Jones, A.M., Berger, N.J., Wilkerson, D.P., Fulford, J. (2007). Influence of endurance training on muscle [PCr] kinetics during high-intensity exercise. American Journal of Physiology: Regulatory, Integrative and Comparative Physiology, 293: R392-R401.  

We used ³¹P-magnetic resonance spectroscopy to test the hypothesis that exercise-induced muscle damage (EIMD) alters the muscle metabolic response to dynamic exercise, and that this contributes to the observed reduction in exercise tolerance following EIMD in humans.

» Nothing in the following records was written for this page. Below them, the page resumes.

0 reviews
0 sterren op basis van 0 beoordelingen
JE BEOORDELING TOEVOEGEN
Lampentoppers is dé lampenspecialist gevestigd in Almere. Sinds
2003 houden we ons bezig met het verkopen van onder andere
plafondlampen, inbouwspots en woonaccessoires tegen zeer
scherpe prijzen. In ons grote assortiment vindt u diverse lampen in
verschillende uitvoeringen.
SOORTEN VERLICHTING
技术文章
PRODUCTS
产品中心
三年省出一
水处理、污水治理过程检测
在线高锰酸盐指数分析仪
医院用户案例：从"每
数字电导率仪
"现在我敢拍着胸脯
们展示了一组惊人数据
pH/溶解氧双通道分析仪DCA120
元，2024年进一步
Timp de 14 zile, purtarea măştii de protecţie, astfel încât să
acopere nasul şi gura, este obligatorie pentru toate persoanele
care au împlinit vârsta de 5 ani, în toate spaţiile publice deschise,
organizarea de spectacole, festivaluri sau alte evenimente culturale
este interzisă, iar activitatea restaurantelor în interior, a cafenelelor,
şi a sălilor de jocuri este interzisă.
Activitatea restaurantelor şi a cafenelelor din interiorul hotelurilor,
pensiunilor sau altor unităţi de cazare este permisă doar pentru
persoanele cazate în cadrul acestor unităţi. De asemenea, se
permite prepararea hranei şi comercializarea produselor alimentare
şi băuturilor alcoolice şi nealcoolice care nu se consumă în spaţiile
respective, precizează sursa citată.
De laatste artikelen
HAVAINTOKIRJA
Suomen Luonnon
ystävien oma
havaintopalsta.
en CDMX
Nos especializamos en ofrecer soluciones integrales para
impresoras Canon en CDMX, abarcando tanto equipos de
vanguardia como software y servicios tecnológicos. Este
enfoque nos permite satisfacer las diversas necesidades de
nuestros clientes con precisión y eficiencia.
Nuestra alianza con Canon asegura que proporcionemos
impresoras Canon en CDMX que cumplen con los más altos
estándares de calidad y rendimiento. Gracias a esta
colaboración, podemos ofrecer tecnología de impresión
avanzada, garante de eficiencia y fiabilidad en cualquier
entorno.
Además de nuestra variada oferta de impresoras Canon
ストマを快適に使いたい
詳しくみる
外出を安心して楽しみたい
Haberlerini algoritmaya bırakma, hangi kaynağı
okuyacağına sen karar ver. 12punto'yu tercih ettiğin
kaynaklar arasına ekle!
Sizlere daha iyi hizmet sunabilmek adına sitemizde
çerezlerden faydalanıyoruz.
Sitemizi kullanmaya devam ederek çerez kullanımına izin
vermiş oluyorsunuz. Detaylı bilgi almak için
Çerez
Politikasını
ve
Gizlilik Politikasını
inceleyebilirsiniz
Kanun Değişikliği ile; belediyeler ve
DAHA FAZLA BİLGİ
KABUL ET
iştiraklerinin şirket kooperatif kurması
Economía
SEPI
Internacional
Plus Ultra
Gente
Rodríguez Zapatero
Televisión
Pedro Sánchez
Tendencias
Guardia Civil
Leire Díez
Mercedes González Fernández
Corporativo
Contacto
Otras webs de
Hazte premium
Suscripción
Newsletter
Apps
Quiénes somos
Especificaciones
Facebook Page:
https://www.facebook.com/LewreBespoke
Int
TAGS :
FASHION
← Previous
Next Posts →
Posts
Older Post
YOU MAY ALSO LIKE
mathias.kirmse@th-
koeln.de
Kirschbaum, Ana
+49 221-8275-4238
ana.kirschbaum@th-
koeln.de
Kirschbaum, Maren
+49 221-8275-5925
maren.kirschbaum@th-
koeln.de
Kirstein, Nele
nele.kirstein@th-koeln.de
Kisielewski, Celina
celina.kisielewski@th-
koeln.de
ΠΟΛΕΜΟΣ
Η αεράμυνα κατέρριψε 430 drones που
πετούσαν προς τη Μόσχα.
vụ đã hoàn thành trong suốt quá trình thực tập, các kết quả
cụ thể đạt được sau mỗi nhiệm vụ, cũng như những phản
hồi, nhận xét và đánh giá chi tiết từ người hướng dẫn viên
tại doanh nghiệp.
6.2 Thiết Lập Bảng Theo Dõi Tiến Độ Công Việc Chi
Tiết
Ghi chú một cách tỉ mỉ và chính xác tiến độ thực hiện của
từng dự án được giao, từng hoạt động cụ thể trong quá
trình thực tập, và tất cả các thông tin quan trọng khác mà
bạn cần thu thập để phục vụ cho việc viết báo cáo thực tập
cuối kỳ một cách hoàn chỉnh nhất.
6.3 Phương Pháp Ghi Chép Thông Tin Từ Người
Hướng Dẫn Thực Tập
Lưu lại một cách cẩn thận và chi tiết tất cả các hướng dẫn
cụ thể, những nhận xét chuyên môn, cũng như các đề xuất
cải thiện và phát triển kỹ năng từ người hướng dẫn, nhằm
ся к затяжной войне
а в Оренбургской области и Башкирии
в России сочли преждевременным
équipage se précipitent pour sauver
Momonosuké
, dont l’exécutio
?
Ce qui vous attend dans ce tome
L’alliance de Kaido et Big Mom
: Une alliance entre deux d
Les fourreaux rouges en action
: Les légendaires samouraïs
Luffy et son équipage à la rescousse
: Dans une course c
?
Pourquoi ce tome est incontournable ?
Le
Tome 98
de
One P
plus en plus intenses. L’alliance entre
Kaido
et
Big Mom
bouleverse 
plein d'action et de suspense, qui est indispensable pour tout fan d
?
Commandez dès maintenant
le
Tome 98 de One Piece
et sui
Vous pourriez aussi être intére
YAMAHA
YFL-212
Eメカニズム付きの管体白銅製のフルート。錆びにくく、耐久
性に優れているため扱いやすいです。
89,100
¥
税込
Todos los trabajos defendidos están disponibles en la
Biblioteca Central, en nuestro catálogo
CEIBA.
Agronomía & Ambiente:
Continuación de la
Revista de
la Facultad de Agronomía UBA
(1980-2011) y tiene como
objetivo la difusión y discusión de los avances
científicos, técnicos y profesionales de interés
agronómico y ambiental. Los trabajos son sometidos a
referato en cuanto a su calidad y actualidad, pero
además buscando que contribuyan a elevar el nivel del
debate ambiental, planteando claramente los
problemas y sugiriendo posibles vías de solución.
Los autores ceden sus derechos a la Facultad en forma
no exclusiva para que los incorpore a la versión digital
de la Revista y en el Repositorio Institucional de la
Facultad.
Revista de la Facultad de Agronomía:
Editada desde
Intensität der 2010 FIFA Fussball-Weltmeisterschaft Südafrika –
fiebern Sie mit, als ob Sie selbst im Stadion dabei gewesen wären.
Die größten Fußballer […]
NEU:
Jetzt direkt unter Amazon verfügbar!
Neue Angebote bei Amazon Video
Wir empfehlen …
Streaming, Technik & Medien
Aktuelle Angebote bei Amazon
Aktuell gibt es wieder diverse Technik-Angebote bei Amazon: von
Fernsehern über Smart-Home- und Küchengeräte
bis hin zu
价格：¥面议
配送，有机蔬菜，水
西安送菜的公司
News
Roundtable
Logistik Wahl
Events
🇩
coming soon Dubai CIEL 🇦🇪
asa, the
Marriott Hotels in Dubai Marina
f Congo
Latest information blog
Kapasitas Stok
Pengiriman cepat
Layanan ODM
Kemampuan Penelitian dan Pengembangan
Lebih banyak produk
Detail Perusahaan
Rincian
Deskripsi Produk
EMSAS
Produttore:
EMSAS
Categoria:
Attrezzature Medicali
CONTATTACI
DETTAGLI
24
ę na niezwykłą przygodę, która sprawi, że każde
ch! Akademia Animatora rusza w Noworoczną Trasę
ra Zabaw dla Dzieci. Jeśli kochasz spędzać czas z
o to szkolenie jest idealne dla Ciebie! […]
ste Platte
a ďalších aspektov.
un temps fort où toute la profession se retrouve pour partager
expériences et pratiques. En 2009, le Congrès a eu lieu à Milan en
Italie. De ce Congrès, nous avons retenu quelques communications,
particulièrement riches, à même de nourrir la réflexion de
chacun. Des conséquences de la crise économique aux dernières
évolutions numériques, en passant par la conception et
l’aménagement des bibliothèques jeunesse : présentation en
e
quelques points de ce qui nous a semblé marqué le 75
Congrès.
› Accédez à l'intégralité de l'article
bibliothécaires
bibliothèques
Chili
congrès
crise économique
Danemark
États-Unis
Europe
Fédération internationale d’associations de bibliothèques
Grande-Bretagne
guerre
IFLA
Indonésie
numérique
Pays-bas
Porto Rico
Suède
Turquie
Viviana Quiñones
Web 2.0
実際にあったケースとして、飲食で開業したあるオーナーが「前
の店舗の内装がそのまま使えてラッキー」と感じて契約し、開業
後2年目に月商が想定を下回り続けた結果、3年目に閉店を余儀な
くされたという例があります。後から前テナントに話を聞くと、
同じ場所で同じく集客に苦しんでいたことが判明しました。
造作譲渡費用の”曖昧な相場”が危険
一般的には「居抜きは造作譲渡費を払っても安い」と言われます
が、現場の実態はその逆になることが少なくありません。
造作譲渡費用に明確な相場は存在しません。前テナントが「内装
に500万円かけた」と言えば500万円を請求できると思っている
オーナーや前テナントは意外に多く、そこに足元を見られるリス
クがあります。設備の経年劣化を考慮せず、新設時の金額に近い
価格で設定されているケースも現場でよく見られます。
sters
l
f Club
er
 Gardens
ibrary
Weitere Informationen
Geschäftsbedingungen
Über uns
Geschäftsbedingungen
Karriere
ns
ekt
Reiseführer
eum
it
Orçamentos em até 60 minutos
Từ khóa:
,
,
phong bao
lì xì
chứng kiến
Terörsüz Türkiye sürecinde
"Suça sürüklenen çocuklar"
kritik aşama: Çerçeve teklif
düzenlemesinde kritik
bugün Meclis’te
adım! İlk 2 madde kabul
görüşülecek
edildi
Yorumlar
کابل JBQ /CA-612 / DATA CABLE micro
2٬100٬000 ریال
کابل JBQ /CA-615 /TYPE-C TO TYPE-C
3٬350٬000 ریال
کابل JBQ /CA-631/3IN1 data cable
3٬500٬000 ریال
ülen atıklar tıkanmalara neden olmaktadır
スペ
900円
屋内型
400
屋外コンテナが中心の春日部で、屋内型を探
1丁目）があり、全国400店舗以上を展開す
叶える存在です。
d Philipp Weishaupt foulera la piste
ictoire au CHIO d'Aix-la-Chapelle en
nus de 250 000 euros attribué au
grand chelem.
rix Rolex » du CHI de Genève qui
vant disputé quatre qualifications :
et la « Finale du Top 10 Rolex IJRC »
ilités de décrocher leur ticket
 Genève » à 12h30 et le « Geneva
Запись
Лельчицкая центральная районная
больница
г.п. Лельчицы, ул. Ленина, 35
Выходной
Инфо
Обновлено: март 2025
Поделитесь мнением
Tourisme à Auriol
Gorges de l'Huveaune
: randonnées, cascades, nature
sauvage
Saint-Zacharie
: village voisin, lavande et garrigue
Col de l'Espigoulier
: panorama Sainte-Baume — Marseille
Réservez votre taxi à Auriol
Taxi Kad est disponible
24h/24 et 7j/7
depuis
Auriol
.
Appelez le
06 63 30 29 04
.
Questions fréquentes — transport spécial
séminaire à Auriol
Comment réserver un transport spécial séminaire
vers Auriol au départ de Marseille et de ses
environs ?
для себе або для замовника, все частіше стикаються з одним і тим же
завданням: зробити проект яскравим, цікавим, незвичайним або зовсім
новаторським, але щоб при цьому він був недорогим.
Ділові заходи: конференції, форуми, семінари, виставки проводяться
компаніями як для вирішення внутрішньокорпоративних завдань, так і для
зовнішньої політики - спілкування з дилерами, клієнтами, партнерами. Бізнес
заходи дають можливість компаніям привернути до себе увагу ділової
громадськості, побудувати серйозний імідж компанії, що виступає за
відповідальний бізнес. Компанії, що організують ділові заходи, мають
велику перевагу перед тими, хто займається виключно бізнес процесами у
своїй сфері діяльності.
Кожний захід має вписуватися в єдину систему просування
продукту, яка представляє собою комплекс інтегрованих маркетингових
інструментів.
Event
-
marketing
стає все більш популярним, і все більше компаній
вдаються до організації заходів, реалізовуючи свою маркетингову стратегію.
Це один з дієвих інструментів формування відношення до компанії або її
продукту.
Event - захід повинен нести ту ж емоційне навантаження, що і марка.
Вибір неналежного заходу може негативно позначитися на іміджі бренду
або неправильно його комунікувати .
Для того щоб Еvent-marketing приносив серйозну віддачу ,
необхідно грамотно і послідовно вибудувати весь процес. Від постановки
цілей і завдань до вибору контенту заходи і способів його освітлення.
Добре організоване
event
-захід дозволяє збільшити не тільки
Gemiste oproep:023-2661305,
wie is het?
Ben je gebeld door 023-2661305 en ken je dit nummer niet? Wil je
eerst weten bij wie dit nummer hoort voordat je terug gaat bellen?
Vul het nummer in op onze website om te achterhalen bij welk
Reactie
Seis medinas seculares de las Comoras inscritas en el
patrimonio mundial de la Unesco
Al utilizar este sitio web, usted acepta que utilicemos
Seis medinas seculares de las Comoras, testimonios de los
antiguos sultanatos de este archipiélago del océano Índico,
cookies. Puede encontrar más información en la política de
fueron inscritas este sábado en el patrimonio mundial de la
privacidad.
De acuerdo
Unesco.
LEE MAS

Ten healthy, physically active men performed incremental knee extensor exercise inside the bore of a whole body 1.5-T superconducting magnet before (pre) and 48 h after (post) performing 100 squats with a load corresponding to 70% of body mass. There were significant changes in all markers of muscle damage [perceived muscle soreness, creatine kinase activity (434% increase at 24 h), and isokinetic peak torque (16% decrease at 24 h)] following eccentric exercise. Muscle phosphocreatine concentration ([PCr]) and pH values during incremental exercise were not different pre- and post-EIMD (P > 0.05). However, resting inorganic phosphate concentration ([P(i)]; pre: 4.7 ± 0.8; post: 6.7 ± 1.7 mM; P < 0.01) and, consequently, [P(i)]/[PCr] values (pre: 0.12 ± 0.02; post: 0.18 ± 0.05; P < 0.01) were significantly elevated following EIMD. These mean differences were maintained during incremental exercise (P < 0.05). Time to exhaustion was significantly reduced following EIMD (519 ± 56 and 459 ± 63 s, pre- and post-EIMD, respectively, P < 0.001). End-exercise pH (pre: 6.75 ± 0.04; post: 6.83 ± 0.04; P < 0.05) and [PCr] (pre: 7.2 ± 1.7; post: 14.5 ± 2.1 mM; P < 0.01) were higher, but end-exercise [P(i)] was not significantly different (pre: 19.7 ± 1.9; post: 21.1 ± 2.6 mM, P > 0.05) following EIMD. The results indicate that alterations in phosphate metabolism, specifically the elevated [P(i)] at rest and throughout exercise, may contribute to the reduced exercise tolerance observed following EIMD.  

Davies RC, Eston RG, Fulford J, Rowlands AV, Jones AM. (2011). Muscle damage alters the metabolic response to dynamic exercise in humans: a 31P-MRS study. J Appl Physiol. 111: 782-790.